F3 Held by KRT Investments IX LLC ("Investments IX"). Investments IX is owned by the reporting person and a trust for the benefit of the reporting person's descendants and for which the reporting person's father acts as trustee. The reporting person disclaims beneficial ownership of the securities held by Investments IX, except to the extent of his direct or indirect pecuniary interest. The amount reported as held by Investments IX includes 346,945 restricted shares, which Investments IX received from the reporting person following the implementation of the exchange previously disclosed on a Form 4 filed by the reporting person on December 3, 2021, which exchange reduced the shares eligible to be delivered under the reporting person's vested RSUs by an equal amount.
F4 Consists of shares withheld by the Issuer in order to satisfy the minimum tax withholding obligations of the reporting person arising in connection with the delivery of shares that were granted under the Plan.
F5 Reported amount includes 4,814,654 vested and unvested RSUs.
F6 Held by KRT Investments LLC. The reporting person disclaims beneficial ownership of the securities indirectly or directly held by KRT Investments LLC reported herein and this report shall not be deemed to be an admission that the reporting person is the beneficial owner of such securities for purposes of Section 16 of the Securities Exchange Act of 1934, as amended, or for any other purpose.
F7 Held by KRT Investments VII LLC, a vehicle directly and indirectly wholly owned by the reporting person over which the reporting person exercises voting and investment control.
F8 Held by KRT Delaware LLC, a vehicle directly and indirectly wholly owned by the reporting person over which the reporting person exercises voting and investment control.
F9 Held by The Kleinman Children's Trust, a vehicle directly and indirectly wholly owned by the reporting person over which the reporting person exercises voting and investment control.
F10 Held by The Kleinman Descendant's GST-Exempt Trust, a vehicle directly and indirectly wholly owned by the reporting person over which the reporting person exercises voting and investment control.

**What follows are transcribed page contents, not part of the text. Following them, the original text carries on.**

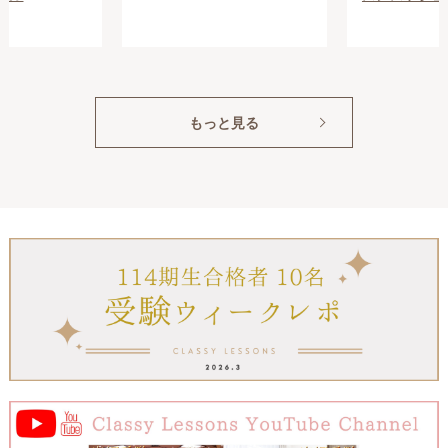
もっと見る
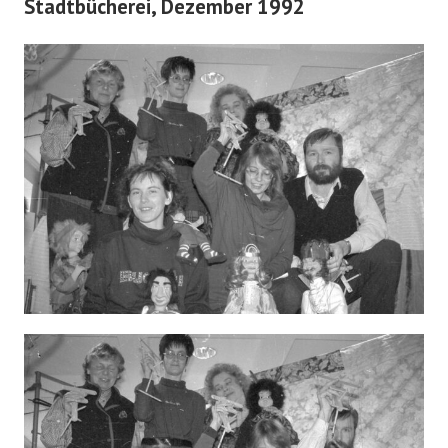
Stadtbücherei, Dezember 1992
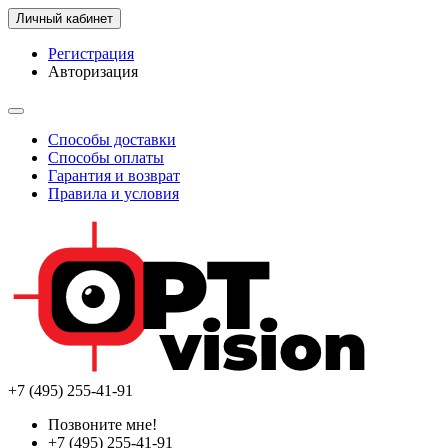
Личный кабинет
Регистрация
Авторизация
Способы доставки
Способы оплаты
Гарантия и возврат
Правила и условия
+7 (495) 255-41-91
Позвоните мне!
+7 (495) 255-41-91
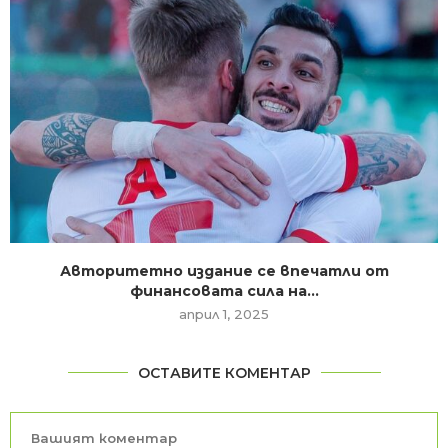
Авторитетно издание се впечатли от
финансовата сила на...
април 1, 2025
ОСТАВИТЕ КОМЕНТАР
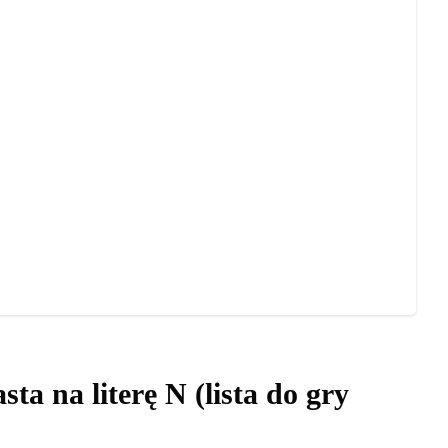
ta na literę N (lista do gry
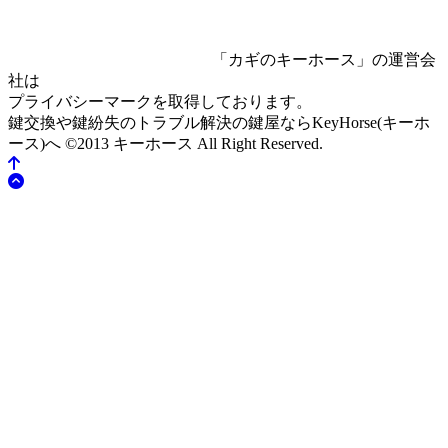
「カギのキーホース」の運営会
社は
プライバシーマークを取得しております。
鍵交換や鍵紛失のトラブル解決の鍵屋ならKeyHorse(キーホ
ース)へ
©2013 キーホース All Right Reserved.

F11 Held by HCM APO Series LLC, Series A, a vehicle directly and indirectly wholly owned by the reporting person over which the reporting person exercises voting and investment control.

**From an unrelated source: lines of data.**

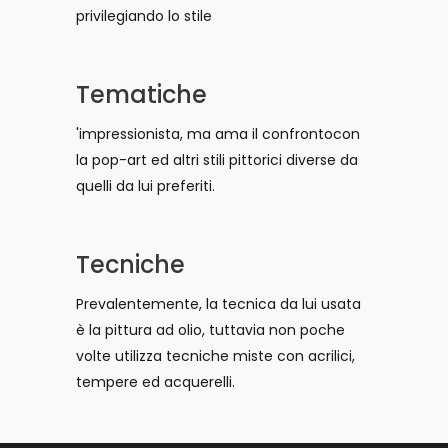
privilegiando lo stile
Tematiche
'impressionista, ma ama il confrontocon
la pop-art ed altri stili pittorici diverse da
quelli da lui preferiti.
Tecniche
Prevalentemente, la tecnica da lui usata
è la pittura ad olio, tuttavia non poche
volte utilizza tecniche miste con acrilici,
tempere ed acquerelli.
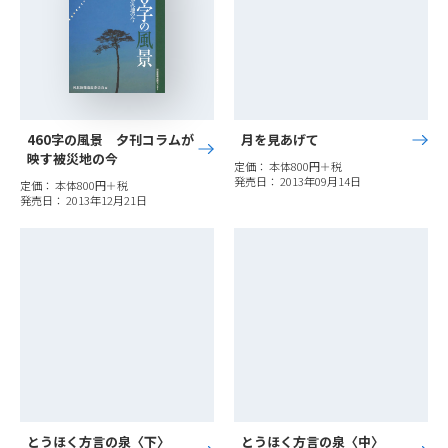
460字の風景 夕刊コラムが
月を見あげて
映す被災地の今
定価： 本体800円＋税
発売日： 2013年09月14日
定価： 本体800円＋税
発売日： 2013年12月21日
とうほく方言の泉〈下〉
とうほく方言の泉〈中〉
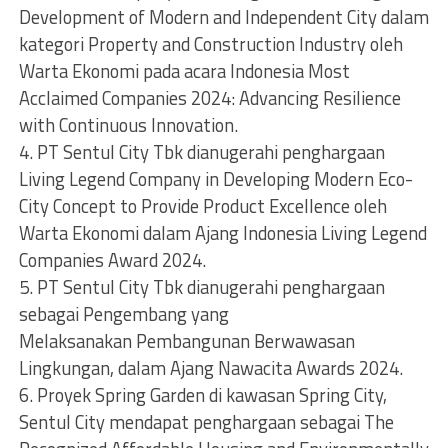
Development of Modern and Independent City dalam
kategori Property and Construction Industry oleh
Warta Ekonomi pada acara Indonesia Most
Acclaimed Companies 2024: Advancing Resilience
with Continuous Innovation.
4. PT Sentul City Tbk dianugerahi penghargaan
Living Legend Company in Developing Modern Eco-
City Concept to Provide Product Excellence oleh
Warta Ekonomi dalam Ajang Indonesia Living Legend
Companies Award 2024.
5. PT Sentul City Tbk dianugerahi penghargaan
sebagai Pengembang yang
Melaksanakan Pembangunan Berwawasan
Lingkungan, dalam Ajang Nawacita Awards 2024.
6. Proyek Spring Garden di kawasan Spring City,
Sentul City mendapat penghargaan sebagai The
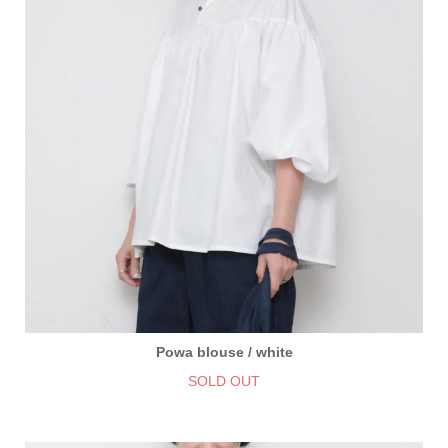
Powa blouse / white
SOLD OUT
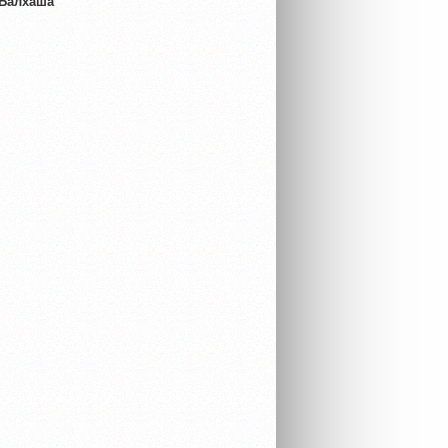
 Балхаша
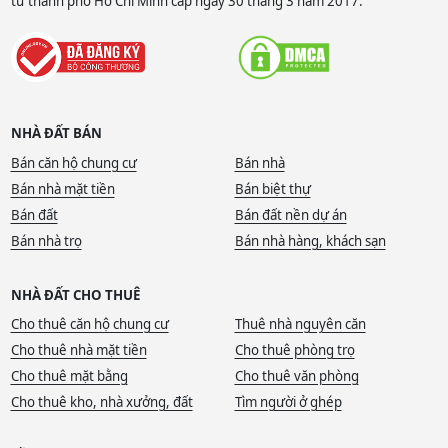
tư thành phố Hồ Chí Minh cấp ngày 30 tháng 3 năm 2017.
NHÀ ĐẤT BÁN
Bán căn hộ chung cư
Bán nhà
Bán nhà mặt tiền
Bán biệt thự
Bán đất
Bán đất nền dự án
Bán nhà trọ
Bán nhà hàng, khách sạn
NHÀ ĐẤT CHO THUÊ
Cho thuê căn hộ chung cư
Thuê nhà nguyên căn
Cho thuê nhà mặt tiền
Cho thuê phòng trọ
Cho thuê mặt bằng
Cho thuê văn phòng
Cho thuê kho, nhà xưởng, đất
Tìm người ở ghép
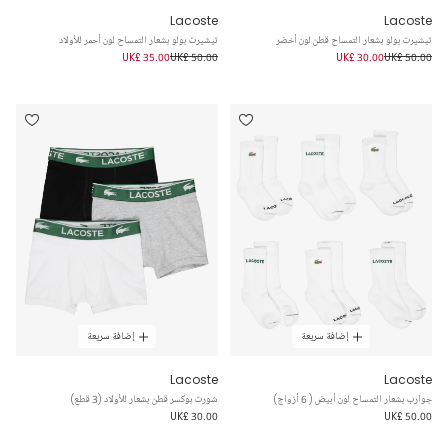
Lacoste
Lacoste
تيشيرت بولو بشعار التمساح قطن لون أخضر
تيشيرت بولو بشعار التمساح لون أحمر للأولاد
UK£ 35.00
UK£ 50.00
UK£ 30.00
UK£ 50.00
إضافة سريعة
إضافة سريعة
Lacoste
Lacoste
جوارب بشعار التمساح لون أبيض ( 6 أزواج)
شورت بوكسر قطن بشعار للأولاد (3 قطع)
UK£ 30.00
UK£ 50.00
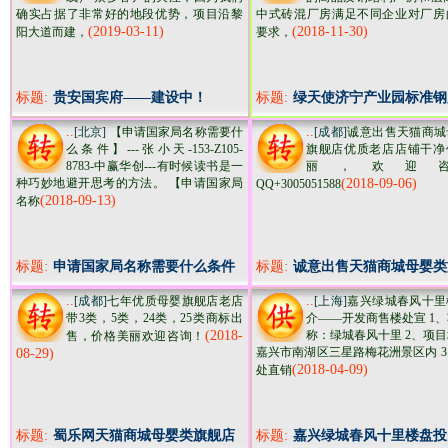
确实占据了非常好的地段优势，项目沿黎
中式砖混厂房满足不同企业对厂房
(2019-03-11)
(2018-11-30)
阳大道而建，
要求，
标题:
贵安国宾府——建设中！
标题:
绿天使济宁产业园标准钢
出租出售
..
..
[北京]
【申请国家局名称需要什
[成都]
诚意出售天猫商城
么条件】---张小天-153-Z105-
旗舰店优质老店店铺干净
8783-中赢华创---有时候读书是一
丽，欢迎
种巧妙地避开思考的方法。 【申请国家局
(2018-09-06)
QQ+3005051588
(2018-09-13)
名称
标题:
申请国家局名称需要什么条件
标题:
诚意出售天猫商城母婴类
店优质老店店铺干净价格
..
..
[成都]
七年优质母婴旗舰店老店
[上海]
嘉兴绿城春风十里
带3类，5类，24类，25类商标出
介——开发商售楼处宣 1
(2018-
称：绿城春风十里 2、项
售，价格美丽欢迎咨询！
嘉兴市南湖区三星路梅花洲景区内 
08-29)
(2018-04-09)
处直销
标题:
蜀乐网天猫商城母婴类旗舰店
标题:
嘉兴绿城春风十里楼盘投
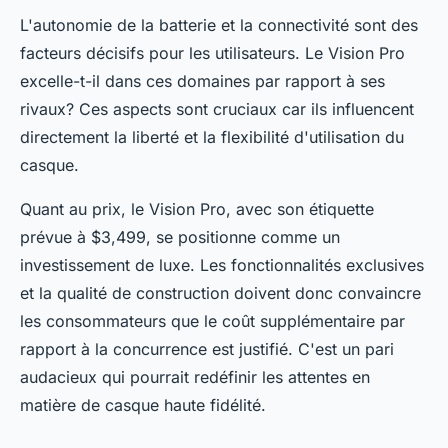
L'autonomie de la batterie et la connectivité sont des
facteurs décisifs pour les utilisateurs. Le Vision Pro
excelle-t-il dans ces domaines par rapport à ses
rivaux? Ces aspects sont cruciaux car ils influencent
directement la liberté et la flexibilité d'utilisation du
casque.
Quant au prix, le Vision Pro, avec son étiquette
prévue à $3,499, se positionne comme un
investissement de luxe. Les fonctionnalités exclusives
et la qualité de construction doivent donc convaincre
les consommateurs que le coût supplémentaire par
rapport à la concurrence est justifié. C'est un pari
audacieux qui pourrait redéfinir les attentes en
matière de casque haute fidélité.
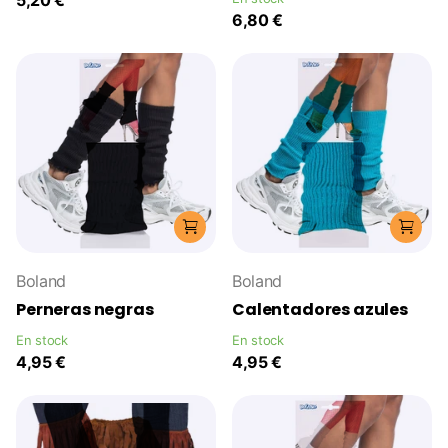
6,80 €
Boland
Boland
Perneras negras
Calentadores azules
En stock
En stock
4,95 €
4,95 €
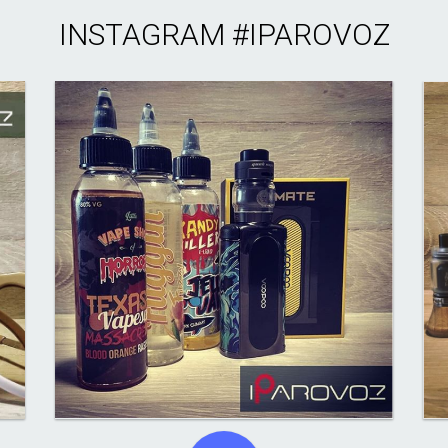
INSTAGRAM
#IPAROVOZ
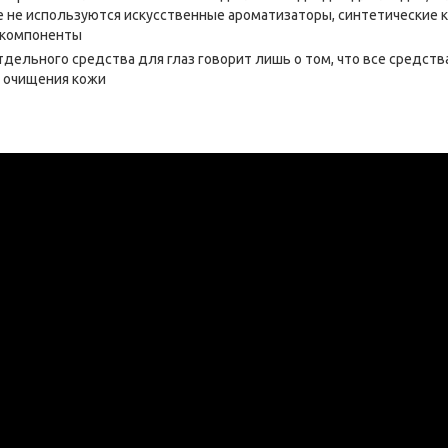
 не используются искусственные ароматизаторы, синтетические к
 компоненты
тдельного средства для глаз говорит лишь о том, что все средств
 очищения кожи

F12 Held by HCM APO Series LLC, Series B, a vehicle directly and indirectly wholly owned by the reporting person over which the reporting person exercises voting and investment control.
F13 Held by HCM APO Series LLC, Series C, a vehicle directly and indirectly wholly owned by the reporting person over which the reporting person exercises voting and investment control.

Remarks:

Co-President of Apollo Asset Management, Inc.